Kingsbury Run is the name that refers to an area on the southeast side of Cleveland, Ohio, located near the suburb of Shaker Heights. The area stretches westward through Kinsman Road. It contained a natural watershed that ran through East 79th Street and carried storm waters into the Cuyahoga River, draining them from the areas now known as Maple Heights and Warrensville Heights. Kingsbury Run was named after James Kingsbury (1767–1847), one of the earliest settlers in the Western Reserve, who became the first inhabitant of Newburgh in 1797. It is also the route through which the RTA Rapid Transit travels on its way to Public Square in downtown Cleveland.
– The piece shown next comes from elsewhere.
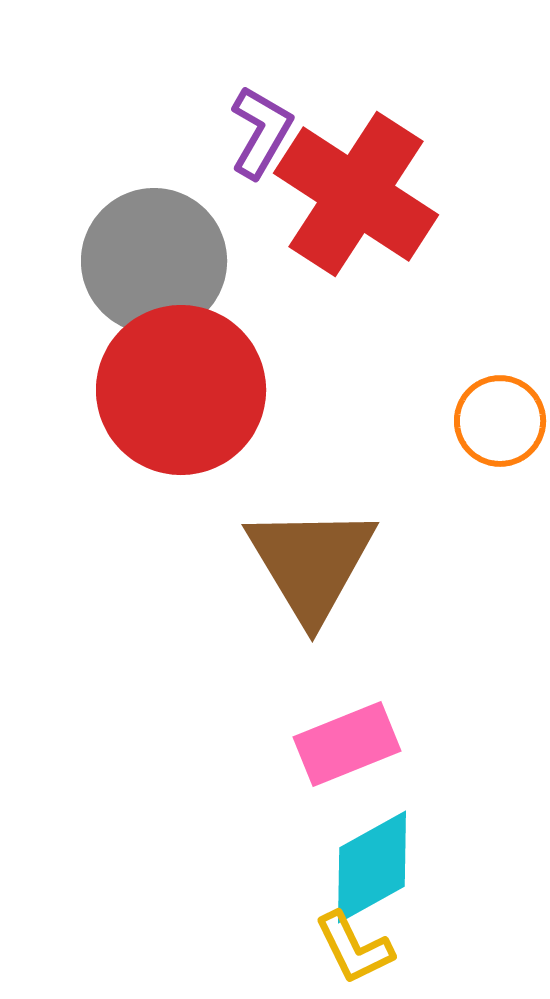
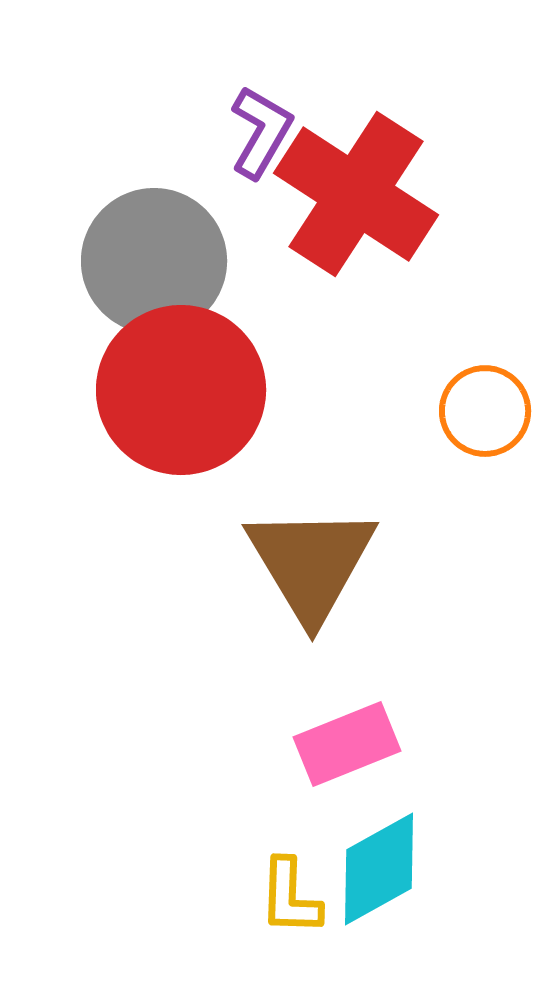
orange circle: moved 15 px left, 10 px up
cyan diamond: moved 7 px right, 2 px down
yellow L-shape: moved 64 px left, 51 px up; rotated 28 degrees clockwise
Kingsbury Run became notorious in the mid-1930s when an unidentified serial killer, the Cleveland Torso Murderer, used the area as a dumping ground for the dismembered remains of some of their first victims. In 1938, Eliot Ness directed police to raid the area. They evicted 300 individuals from the area and burned down approximately 100 shanty homes in a desperate attempt to weed out the killer.

==Sidaway Bridge==

Between Sidaway Avenue and East 65th Street the Kingsbury Run ravine is spanned by the Sidaway Bridge, Cleveland's first and only suspension span, a footbridge which connects the Jackowo and Kinsman Road neighborhoods. Due to damage caused during the Hough riots, the bridge was closed in 1966 and remains inaccessible. Continued closure of the bridge influenced Frank J. Battisti's ruling in the case Robert Anthony Reed III v. Rhodes regarding desegregation in the Cleveland schools.